**What you should do**
The response must consist of the lines below from the one with "Matrimonial Relation, we would guide you with" through the one with "If you are concerned", exactly as they appear and with both ends kept.

**Dataset records**

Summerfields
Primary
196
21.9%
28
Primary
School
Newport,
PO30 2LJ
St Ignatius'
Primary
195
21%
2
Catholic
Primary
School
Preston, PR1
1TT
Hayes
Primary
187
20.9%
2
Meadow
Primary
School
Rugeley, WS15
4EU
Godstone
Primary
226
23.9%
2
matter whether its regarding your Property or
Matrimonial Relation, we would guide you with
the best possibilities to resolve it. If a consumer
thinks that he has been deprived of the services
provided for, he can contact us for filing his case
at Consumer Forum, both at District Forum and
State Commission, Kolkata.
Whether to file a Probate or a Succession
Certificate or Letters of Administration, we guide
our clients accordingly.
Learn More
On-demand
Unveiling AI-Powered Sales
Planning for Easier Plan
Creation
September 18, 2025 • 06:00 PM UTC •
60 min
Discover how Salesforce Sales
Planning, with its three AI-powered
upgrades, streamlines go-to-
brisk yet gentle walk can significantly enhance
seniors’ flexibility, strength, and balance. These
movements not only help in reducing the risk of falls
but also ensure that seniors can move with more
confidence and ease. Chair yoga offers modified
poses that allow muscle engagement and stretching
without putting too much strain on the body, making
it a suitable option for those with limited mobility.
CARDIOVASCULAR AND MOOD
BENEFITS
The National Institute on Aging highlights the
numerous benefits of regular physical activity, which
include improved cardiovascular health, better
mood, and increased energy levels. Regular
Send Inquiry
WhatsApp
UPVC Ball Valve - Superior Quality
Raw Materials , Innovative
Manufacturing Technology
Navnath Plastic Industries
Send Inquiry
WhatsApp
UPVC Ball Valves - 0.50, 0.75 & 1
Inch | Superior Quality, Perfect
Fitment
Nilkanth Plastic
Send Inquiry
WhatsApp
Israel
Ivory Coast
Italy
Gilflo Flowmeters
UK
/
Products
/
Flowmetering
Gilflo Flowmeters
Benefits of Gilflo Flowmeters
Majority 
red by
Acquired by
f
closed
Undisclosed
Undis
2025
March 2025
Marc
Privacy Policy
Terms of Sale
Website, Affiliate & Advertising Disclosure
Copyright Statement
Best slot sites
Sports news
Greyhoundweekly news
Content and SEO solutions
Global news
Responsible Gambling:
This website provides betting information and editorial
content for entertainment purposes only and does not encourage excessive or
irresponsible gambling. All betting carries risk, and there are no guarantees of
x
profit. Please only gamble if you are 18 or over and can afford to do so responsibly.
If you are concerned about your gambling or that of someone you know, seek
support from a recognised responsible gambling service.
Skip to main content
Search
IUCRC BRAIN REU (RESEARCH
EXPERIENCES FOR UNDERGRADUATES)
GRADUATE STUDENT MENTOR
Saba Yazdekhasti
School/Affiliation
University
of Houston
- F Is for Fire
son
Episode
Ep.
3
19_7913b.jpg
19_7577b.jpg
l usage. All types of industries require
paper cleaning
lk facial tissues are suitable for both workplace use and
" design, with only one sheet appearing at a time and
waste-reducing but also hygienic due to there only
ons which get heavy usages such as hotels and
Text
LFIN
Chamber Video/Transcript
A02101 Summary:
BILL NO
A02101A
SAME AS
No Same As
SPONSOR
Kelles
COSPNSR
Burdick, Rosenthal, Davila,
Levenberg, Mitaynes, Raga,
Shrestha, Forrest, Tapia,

**Written reply**
Matrimonial Relation, we would guide you with
the best possibilities to resolve it. If a consumer
thinks that he has been deprived of the services
provided for, he can contact us for filing his case
at Consumer Forum, both at District Forum and
State Commission, Kolkata.
Whether to file a Probate or a Succession
Certificate or Letters of Administration, we guide
our clients accordingly.
Learn More
On-demand
Unveiling AI-Powered Sales
Planning for Easier Plan
Creation
September 18, 2025 • 06:00 PM UTC •
60 min
Discover how Salesforce Sales
Planning, with its three AI-powered
upgrades, streamlines go-to-
brisk yet gentle walk can significantly enhance
seniors’ flexibility, strength, and balance. These
movements not only help in reducing the risk of falls
but also ensure that seniors can move with more
confidence and ease. Chair yoga offers modified
poses that allow muscle engagement and stretching
without putting too much strain on the body, making
it a suitable option for those with limited mobility.
CARDIOVASCULAR AND MOOD
BENEFITS
The National Institute on Aging highlights the
numerous benefits of regular physical activity, which
include improved cardiovascular health, better
mood, and increased energy levels. Regular
Send Inquiry
WhatsApp
UPVC Ball Valve - Superior Quality
Raw Materials , Innovative
Manufacturing Technology
Navnath Plastic Industries
Send Inquiry
WhatsApp
UPVC Ball Valves - 0.50, 0.75 & 1
Inch | Superior Quality, Perfect
Fitment
Nilkanth Plastic
Send Inquiry
WhatsApp
Israel
Ivory Coast
Italy
Gilflo Flowmeters
UK
/
Products
/
Flowmetering
Gilflo Flowmeters
Benefits of Gilflo Flowmeters
Majority 
red by
Acquired by
f
closed
Undisclosed
Undis
2025
March 2025
Marc
Privacy Policy
Terms of Sale
Website, Affiliate & Advertising Disclosure
Copyright Statement
Best slot sites
Sports news
Greyhoundweekly news
Content and SEO solutions
Global news
Responsible Gambling:
This website provides betting information and editorial
content for entertainment purposes only and does not encourage excessive or
irresponsible gambling. All betting carries risk, and there are no guarantees of
x
profit. Please only gamble if you are 18 or over and can afford to do so responsibly.
If you are concerned about your gambling or that of someone you know, seek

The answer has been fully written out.